Interaction with existing processors

  • Complements SummarizeProcessor — windowing trims old rounds, summarization handles the threshold within the remaining window.
  • Should be registered after DialogueCompressor (compressed history has fewer messages, so round counting is more accurate).

7. New Processor: TokenBudgetProcessor

Event: pre_llm_call Module: processor.py

Enforces a hard token budget on the context before sending to the LLM. Uses tiktoken for accurate token counting (cl100k_base for GPT-3.5/4, o200k_base for GPT-4o/newer models).

Behaviour

  1. Count tokens for all messages in ctx.state["history"] using tiktoken.
  2. If total exceeds max_tokens (constructor parameter), trim oldest messages (respecting round boundaries from RoundWindowProcessor if active) until the budget is met.
  3. Store trimmed message count and token savings in ctx.state["token_budget_trimmed"].

Token Counting

python
import tiktoken

class TokenBudgetProcessor(ContextProcessor):
    def __init__(self, *, max_tokens: int = 100_000, encoding: str = "cl100k_base"):
        super().__init__("pre_llm_call", name="token_budget")
        self._max_tokens = max_tokens
        self._enc = tiktoken.get_encoding(encoding)

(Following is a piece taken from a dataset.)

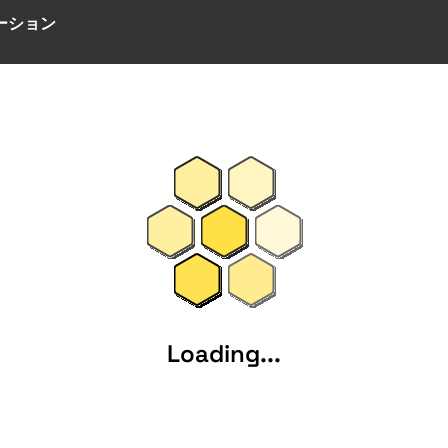
ーション
Loading...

    def count_tokens(self, text: str) -> int:
        return len(self._enc.encode(text))

ContextConfig Integration

The max_tokens budget can be passed via ctx.config.extra["token_budget"], allowing per-agent configuration without changing the frozen ContextConfig schema:

python
config = ContextConfig(extra={"token_budget": 80_000, "token_encoding": "o200k_base"})

Interaction with existing processors

  • Should be the last processor in the pre_llm_call chain (registered last). It acts as a final safety net after summarization, compression, and windowing.
  • Reads the same ctx.state["history"] that other processors modify.

For the pre_llm_call event, the recommended registration order is:

python
pipeline = ProcessorPipeline()

# 1. Offload oversized individual messages first
pipeline.register(MessageOffloader(max_message_size=10_000))

# 2. Compress verbose tool chains into summaries
pipeline.register(DialogueCompressor(summarizer=my_summarizer))

# 3. Window to recent N rounds (uses config.history_rounds)
pipeline.register(RoundWindowProcessor())

# 4. Check if summarization is needed for remaining messages
pipeline.register(SummarizeProcessor())

# 5. Final token budget enforcement
pipeline.register(TokenBudgetProcessor(max_tokens=100_000))

For the post_tool_call event:

python
# Existing — offload large tool results
pipeline.register(ToolResultOffloader(max_size=5000))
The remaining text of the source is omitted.